* _INSTRUCTIONS TO FOLLOW_: Could you please transcribe the data exactly, without the pictures?

*** DATA TO USE Section Begins ***

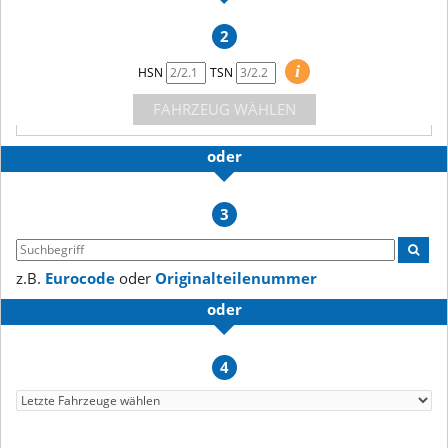
2
i
HSN
TSN
FAHRZEUG WÄHLEN
oder
3
z.B.
Eurocode
oder
Originalteilenummer
oder
4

*** DATA TO USE Section Ends ***

* _SOLUTION_:
2
i
HSN
TSN
FAHRZEUG WÄHLEN
oder
3
z.B.
Eurocode
oder
Originalteilenummer
oder
4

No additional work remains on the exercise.